India’s role in global technology is shifting.
For over two decades, its position was anchored in execution at scale, delivering software, operations, and engineering capacity for global enterprises. That role remains but is expanding into the design of platforms, operating models, and digital systems that shape how technology is built and deployed.
This marks a move from participation in value chains to influence over system design, in a more fragmented global environment where supply chains are being reconfigured, regulatory regimes are diverging, and data governance is increasingly shaping architectural decisions.
Countries that combine scale, talent, and digital infrastructure are becoming strategically important. India is one of them; not as a peripheral delivery hub, but as a stable base of engineering capacity and digital experimentation. Engagement with global enterprises is increasingly centred on co-developing platforms, AI systems, and infrastructure, rather than transactional delivery.
The key question is the depth of India’s influence on global technology design, not its participation in it.
Scale, capability, and digital depth
India’s position is underpinned by structural scale, talent depth, and a maturing digital ecosystem beyond macroeconomic growth.
With a $4.5 trillion GDP¹ and a digital economy projected to reach $1 trillion by 2028², India combines market scale with rapid talent expansion, adding 5 million developers in 2025³ and hosting more than 1,700 Global Capability Centres (GCCs)⁴. This is supported by a broader ecosystem of 127+ unicorns⁵ and a median age of ~28⁶, reinforcing strong digital adoption and experimentation capacity.
However, scale and capability alone do not explain the shift underway. The defining change is behavioural: enterprise technology adoption is moving from experimentation to accountability.
This is reflected in boardroom priorities, converging on cyber resilience (80%), AI ROI (59%), and workforce upskilling (45%)7, signalling a stronger emphasis on scaled, sustained impact. Technology investment is also becoming more outcome-driven, led by customer experience (56%), product and service innovation (52%), and new digital revenue streams (45%)8. The expectation is clear: technology must deliver measurable business impact while enabling continuous innovation.
Technology value in India is being defined by enterprise-wide impact, not deployment.
The new operating model for technology leaders
As technology becomes tightly linked to business outcomes, decisions on architecture, data, and platform design now shape revenue, risk, and customer experience, not just delivery performance. Technology leadership is increasingly defined by influence over outcomes, not ownership of execution.
For enterprise technology leaders in India, the separation between business and technology roles is effectively dissolving. Technology decisions now sit within business design, particularly in digital-first operating models. The implication is direct: leadership accountability extends to business outcomes, not just technical delivery.
Five trends shaping enterprise technology adoption and leadership:
- Sovereign AI as embedded design.

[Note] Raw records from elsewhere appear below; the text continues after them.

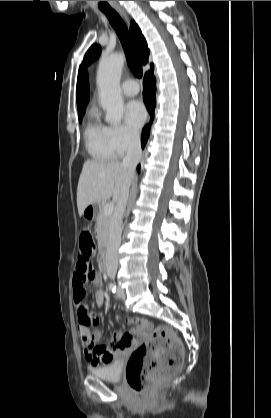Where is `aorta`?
Listing matches in <instances>:
<instances>
[{"label": "aorta", "mask_w": 271, "mask_h": 418, "mask_svg": "<svg viewBox=\"0 0 271 418\" xmlns=\"http://www.w3.org/2000/svg\"><path fill=\"white\" fill-rule=\"evenodd\" d=\"M124 66V55L117 53L100 61L97 73L100 103L106 112L105 120L119 124L124 113V102L120 90V77Z\"/></svg>", "instance_id": "762f6f07"}]
</instances>
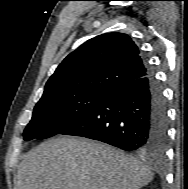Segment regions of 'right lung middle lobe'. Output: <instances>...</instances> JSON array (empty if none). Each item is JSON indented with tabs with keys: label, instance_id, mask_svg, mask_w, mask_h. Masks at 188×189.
Instances as JSON below:
<instances>
[{
	"label": "right lung middle lobe",
	"instance_id": "right-lung-middle-lobe-1",
	"mask_svg": "<svg viewBox=\"0 0 188 189\" xmlns=\"http://www.w3.org/2000/svg\"><path fill=\"white\" fill-rule=\"evenodd\" d=\"M111 91L94 88L42 97L23 133L24 140L60 134L83 119Z\"/></svg>",
	"mask_w": 188,
	"mask_h": 189
}]
</instances>
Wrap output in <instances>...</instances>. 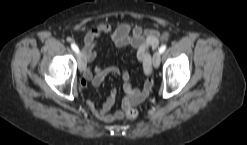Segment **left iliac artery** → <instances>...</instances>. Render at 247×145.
Masks as SVG:
<instances>
[{
    "mask_svg": "<svg viewBox=\"0 0 247 145\" xmlns=\"http://www.w3.org/2000/svg\"><path fill=\"white\" fill-rule=\"evenodd\" d=\"M166 47L167 46L165 44L160 47L159 51L161 54L166 50Z\"/></svg>",
    "mask_w": 247,
    "mask_h": 145,
    "instance_id": "44dca946",
    "label": "left iliac artery"
}]
</instances>
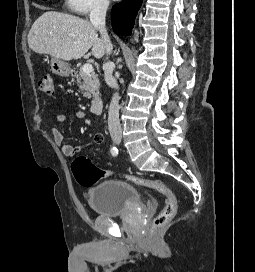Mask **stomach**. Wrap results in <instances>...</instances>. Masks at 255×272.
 <instances>
[{
	"mask_svg": "<svg viewBox=\"0 0 255 272\" xmlns=\"http://www.w3.org/2000/svg\"><path fill=\"white\" fill-rule=\"evenodd\" d=\"M50 70L52 73L60 76L67 77L71 73L70 66L67 62L57 59V58H52L50 62Z\"/></svg>",
	"mask_w": 255,
	"mask_h": 272,
	"instance_id": "stomach-1",
	"label": "stomach"
}]
</instances>
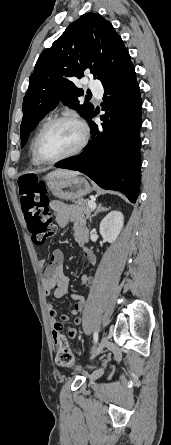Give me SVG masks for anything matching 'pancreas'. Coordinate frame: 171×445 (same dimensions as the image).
<instances>
[{"label": "pancreas", "instance_id": "obj_1", "mask_svg": "<svg viewBox=\"0 0 171 445\" xmlns=\"http://www.w3.org/2000/svg\"><path fill=\"white\" fill-rule=\"evenodd\" d=\"M73 202L74 204L68 208V216L72 221L77 220L79 217H83L84 214L86 215V218L90 217L91 209L88 206L87 200L78 199Z\"/></svg>", "mask_w": 171, "mask_h": 445}]
</instances>
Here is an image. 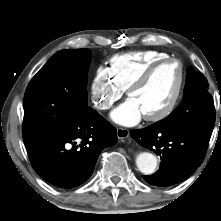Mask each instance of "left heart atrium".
Wrapping results in <instances>:
<instances>
[{"mask_svg": "<svg viewBox=\"0 0 221 221\" xmlns=\"http://www.w3.org/2000/svg\"><path fill=\"white\" fill-rule=\"evenodd\" d=\"M111 117L118 124L132 126L141 120L143 113L137 102L128 98L112 112Z\"/></svg>", "mask_w": 221, "mask_h": 221, "instance_id": "39dd6f15", "label": "left heart atrium"}]
</instances>
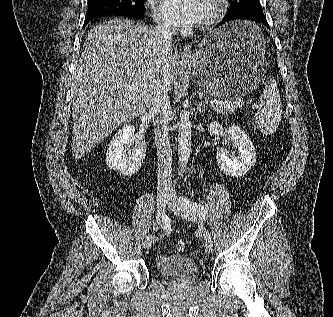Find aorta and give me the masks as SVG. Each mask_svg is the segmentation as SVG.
Wrapping results in <instances>:
<instances>
[{"label":"aorta","instance_id":"aorta-1","mask_svg":"<svg viewBox=\"0 0 333 317\" xmlns=\"http://www.w3.org/2000/svg\"><path fill=\"white\" fill-rule=\"evenodd\" d=\"M178 130V162L180 170L183 171L186 168V164L190 158L191 153V128L192 123L189 117L188 111H182L180 113Z\"/></svg>","mask_w":333,"mask_h":317}]
</instances>
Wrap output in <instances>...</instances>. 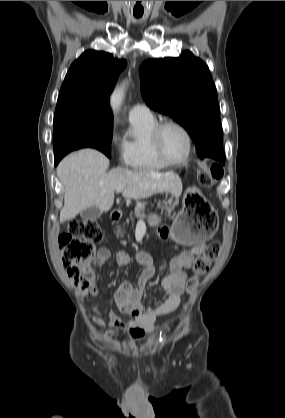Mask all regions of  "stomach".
Listing matches in <instances>:
<instances>
[{
  "label": "stomach",
  "mask_w": 285,
  "mask_h": 418,
  "mask_svg": "<svg viewBox=\"0 0 285 418\" xmlns=\"http://www.w3.org/2000/svg\"><path fill=\"white\" fill-rule=\"evenodd\" d=\"M213 206L195 188L183 196L182 209L173 220L171 238L178 244L192 246L210 240L216 230Z\"/></svg>",
  "instance_id": "1"
}]
</instances>
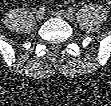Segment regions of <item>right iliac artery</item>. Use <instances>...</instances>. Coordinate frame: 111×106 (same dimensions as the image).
I'll list each match as a JSON object with an SVG mask.
<instances>
[{
  "instance_id": "82829eb1",
  "label": "right iliac artery",
  "mask_w": 111,
  "mask_h": 106,
  "mask_svg": "<svg viewBox=\"0 0 111 106\" xmlns=\"http://www.w3.org/2000/svg\"><path fill=\"white\" fill-rule=\"evenodd\" d=\"M45 10H46V7H45V6H40V7H39V11L44 12Z\"/></svg>"
}]
</instances>
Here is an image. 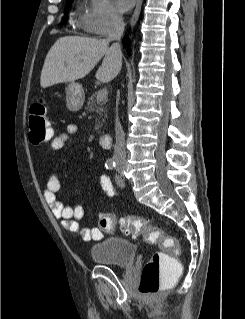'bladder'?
<instances>
[{"label":"bladder","mask_w":245,"mask_h":319,"mask_svg":"<svg viewBox=\"0 0 245 319\" xmlns=\"http://www.w3.org/2000/svg\"><path fill=\"white\" fill-rule=\"evenodd\" d=\"M90 255L96 263L127 267L134 263L136 245L124 238H102L90 248Z\"/></svg>","instance_id":"bladder-1"}]
</instances>
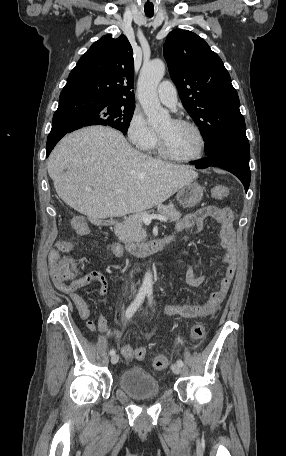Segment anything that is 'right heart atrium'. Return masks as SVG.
I'll return each instance as SVG.
<instances>
[{
  "mask_svg": "<svg viewBox=\"0 0 286 456\" xmlns=\"http://www.w3.org/2000/svg\"><path fill=\"white\" fill-rule=\"evenodd\" d=\"M126 134L130 143L139 149H148L156 140V133L147 123L142 111H133L127 127Z\"/></svg>",
  "mask_w": 286,
  "mask_h": 456,
  "instance_id": "obj_1",
  "label": "right heart atrium"
}]
</instances>
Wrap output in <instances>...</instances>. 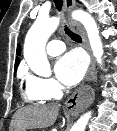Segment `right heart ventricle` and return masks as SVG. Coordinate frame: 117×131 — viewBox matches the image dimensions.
<instances>
[{"label": "right heart ventricle", "mask_w": 117, "mask_h": 131, "mask_svg": "<svg viewBox=\"0 0 117 131\" xmlns=\"http://www.w3.org/2000/svg\"><path fill=\"white\" fill-rule=\"evenodd\" d=\"M23 98L26 102L32 104L43 103L47 100V98L43 96L35 87L28 83L27 79L23 89Z\"/></svg>", "instance_id": "1"}]
</instances>
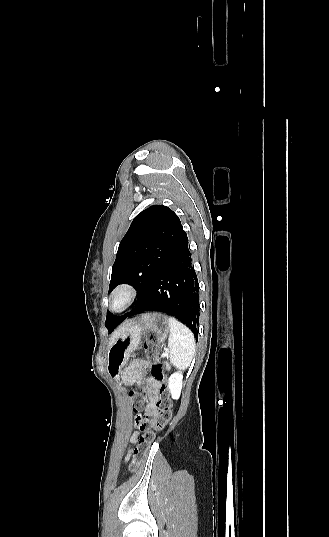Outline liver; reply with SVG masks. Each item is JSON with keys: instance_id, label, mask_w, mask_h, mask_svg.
<instances>
[{"instance_id": "obj_1", "label": "liver", "mask_w": 329, "mask_h": 537, "mask_svg": "<svg viewBox=\"0 0 329 537\" xmlns=\"http://www.w3.org/2000/svg\"><path fill=\"white\" fill-rule=\"evenodd\" d=\"M131 321H126L123 325H121L117 330H115L109 340V347L113 344V342L131 325Z\"/></svg>"}]
</instances>
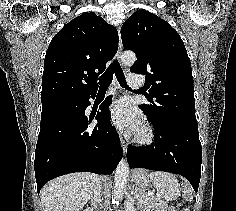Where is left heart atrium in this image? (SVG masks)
<instances>
[{
  "mask_svg": "<svg viewBox=\"0 0 236 211\" xmlns=\"http://www.w3.org/2000/svg\"><path fill=\"white\" fill-rule=\"evenodd\" d=\"M109 115L112 122L120 128L136 129L139 126L137 112L126 98H120L112 103Z\"/></svg>",
  "mask_w": 236,
  "mask_h": 211,
  "instance_id": "39dd6f15",
  "label": "left heart atrium"
}]
</instances>
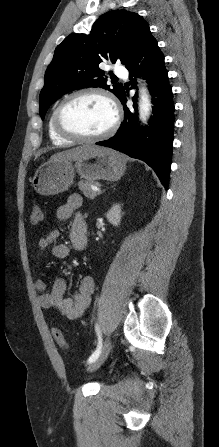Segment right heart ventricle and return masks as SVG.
Returning a JSON list of instances; mask_svg holds the SVG:
<instances>
[{
    "label": "right heart ventricle",
    "instance_id": "1",
    "mask_svg": "<svg viewBox=\"0 0 219 447\" xmlns=\"http://www.w3.org/2000/svg\"><path fill=\"white\" fill-rule=\"evenodd\" d=\"M54 111L55 109L52 110L49 119H48V123H47V131H48V136L49 139L56 144H65V143H71L73 142V140L67 139L61 135H59L55 128H54V124H53V115H54Z\"/></svg>",
    "mask_w": 219,
    "mask_h": 447
}]
</instances>
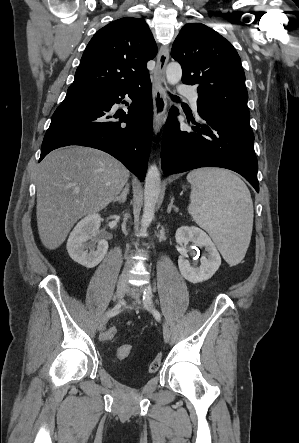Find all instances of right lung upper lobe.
Listing matches in <instances>:
<instances>
[{"mask_svg":"<svg viewBox=\"0 0 299 443\" xmlns=\"http://www.w3.org/2000/svg\"><path fill=\"white\" fill-rule=\"evenodd\" d=\"M157 45L144 19L125 17L101 28L88 43L70 87L97 91L149 78L146 63Z\"/></svg>","mask_w":299,"mask_h":443,"instance_id":"obj_1","label":"right lung upper lobe"}]
</instances>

Sovereign AI is not a policy overlay but a design constraint that needs to be built into systems from the outset. Requirements around data localisation, explainability, and regulatory compliance are shaping how architectures are defined, how data is structured, and how AI models are trained and deployed.

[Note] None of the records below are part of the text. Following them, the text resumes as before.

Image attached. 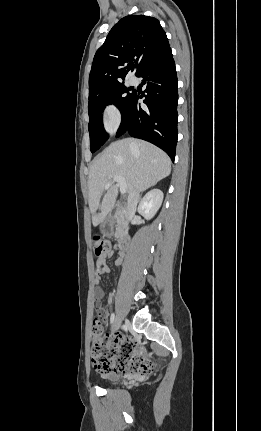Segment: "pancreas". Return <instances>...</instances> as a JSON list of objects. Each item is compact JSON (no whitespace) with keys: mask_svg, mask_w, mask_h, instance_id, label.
Listing matches in <instances>:
<instances>
[{"mask_svg":"<svg viewBox=\"0 0 261 431\" xmlns=\"http://www.w3.org/2000/svg\"><path fill=\"white\" fill-rule=\"evenodd\" d=\"M115 218H116V222H117V225H116V236H119L121 228L125 225L126 218H125L124 213L120 209L117 210Z\"/></svg>","mask_w":261,"mask_h":431,"instance_id":"1","label":"pancreas"}]
</instances>
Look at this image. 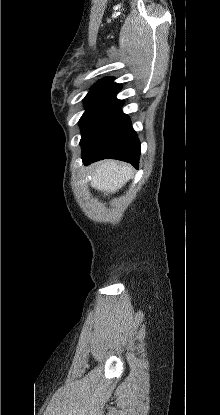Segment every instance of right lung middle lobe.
Instances as JSON below:
<instances>
[{
    "label": "right lung middle lobe",
    "mask_w": 220,
    "mask_h": 415,
    "mask_svg": "<svg viewBox=\"0 0 220 415\" xmlns=\"http://www.w3.org/2000/svg\"><path fill=\"white\" fill-rule=\"evenodd\" d=\"M121 85L112 80H101L94 84L84 98L86 111L79 120L82 151H88L99 135L121 109L123 101L116 98Z\"/></svg>",
    "instance_id": "right-lung-middle-lobe-1"
}]
</instances>
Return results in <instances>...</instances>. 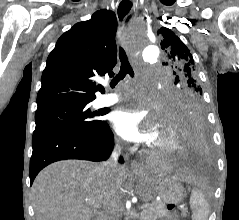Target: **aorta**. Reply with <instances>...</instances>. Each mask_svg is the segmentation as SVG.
I'll return each mask as SVG.
<instances>
[{
    "label": "aorta",
    "instance_id": "1",
    "mask_svg": "<svg viewBox=\"0 0 239 220\" xmlns=\"http://www.w3.org/2000/svg\"><path fill=\"white\" fill-rule=\"evenodd\" d=\"M143 33H128L127 40H142ZM129 48H143L142 57L144 61L150 62L156 59L159 55L157 45H128Z\"/></svg>",
    "mask_w": 239,
    "mask_h": 220
}]
</instances>
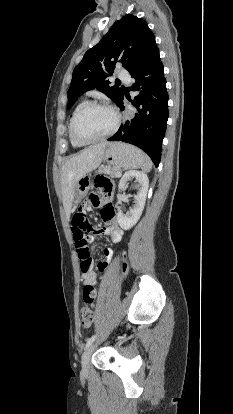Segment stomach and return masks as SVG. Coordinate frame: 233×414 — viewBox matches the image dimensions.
<instances>
[{"mask_svg": "<svg viewBox=\"0 0 233 414\" xmlns=\"http://www.w3.org/2000/svg\"><path fill=\"white\" fill-rule=\"evenodd\" d=\"M144 153L138 148L125 143H110L103 156L108 167H117L124 169L139 168L144 162ZM90 177L88 173L82 174V179L78 180L75 187L74 204H77L87 193Z\"/></svg>", "mask_w": 233, "mask_h": 414, "instance_id": "0dacf381", "label": "stomach"}]
</instances>
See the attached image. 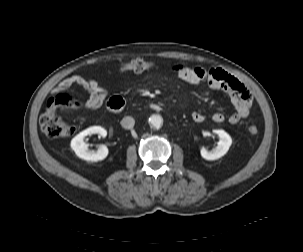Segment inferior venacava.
<instances>
[{
    "instance_id": "602c4592",
    "label": "inferior vena cava",
    "mask_w": 303,
    "mask_h": 252,
    "mask_svg": "<svg viewBox=\"0 0 303 252\" xmlns=\"http://www.w3.org/2000/svg\"><path fill=\"white\" fill-rule=\"evenodd\" d=\"M134 124H135V120L130 116L124 117L121 121V125L125 129L133 128Z\"/></svg>"
}]
</instances>
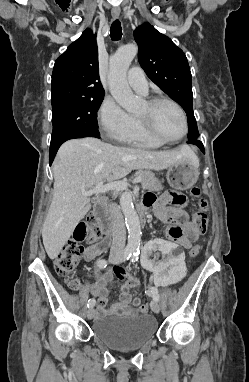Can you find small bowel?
<instances>
[{
    "label": "small bowel",
    "mask_w": 249,
    "mask_h": 382,
    "mask_svg": "<svg viewBox=\"0 0 249 382\" xmlns=\"http://www.w3.org/2000/svg\"><path fill=\"white\" fill-rule=\"evenodd\" d=\"M144 205L151 207L156 217L171 226L167 231L168 238L171 241H177L181 248L188 249L196 241L200 232L194 221L190 220L188 213L184 210L187 204L185 195L167 191L160 197L153 192H148L143 198ZM110 245L109 239H103L101 242L91 245L84 252V260L89 262L98 255L107 251ZM116 279L120 283L121 293L119 301L110 308H106L108 289L110 282ZM137 277L128 276L120 268L113 271H107L100 276L96 283L90 287L92 295L97 299L96 311L101 317L129 314L131 302V290L138 286Z\"/></svg>",
    "instance_id": "c3829d8e"
}]
</instances>
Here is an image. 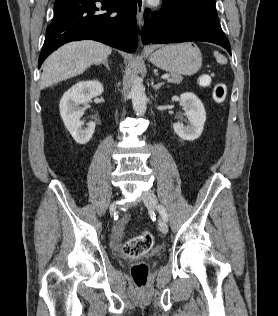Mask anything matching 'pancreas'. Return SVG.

- Infrastructure as the scale constraint. The shift to production-scale AI is exposing the limits of legacy infrastructure. Workloads are becoming more real-time, distributed, and compute-intensive, pushing organisations toward hybrid, resilient architectures. The challenge is the ability of infrastructure to sustain continuous data processing and enterprise-wide AI deployment.
- Agentic AI and execution readiness. AI systems are increasingly moving from generating insights to executing tasks across IT operations, customer workflows, and enterprise processes. However, most organisations remain in experimentation or pilot phases, constrained by fragmented data environments and operating models not yet designed for autonomy. This creates a clear gap between what AI can do and what enterprises are structurally ready to scale.
- Capability as a scaling bottleneck. While automation is accelerating, human capability remains a limiting factor. Skills gaps, uneven AI adoption, and workforce transition challenges persist across enterprises. At the same time, GCCs are evolving into deeper centres for product engineering, AI development, and cybersecurity architecture, giving local access to global innovation.
- Leadership under system-level complexity. Technology evolution, regulatory change, and organisational redesign are now happening simultaneously rather than sequentially. This requires coordination across interdependent systems rather than linear decision-making. The emphasis is shifting from control and certainty to alignment, coherence, and sustained execution in environments that are continuously changing.
When technology becomes business design
Enterprise technology leadership now sits inside business definition, where decisions on architecture, infrastructure, data, and AI directly shape risk, revenue, customer experience, and operating models.
For enterprise technology leaders in India, this marks a shift from execution ownership to systems ownership, shaping how enterprise technology behaves at scale and translates capability into business outcomes.
This raises the execution bar. Leaders must close the gap between AI ambition and production readiness, designing operating models that make autonomy safe, scalable, and reliable. As technology providers adopt a “customer zero” approach, internal technology teams are expected to mirror the same discipline – validating feasibility, proving impact, and moving from potential to production, including with agentic AI.
In this environment, technology leadership becomes inseparable from enterprise performance. What gets built increasingly defines how the organisation operates.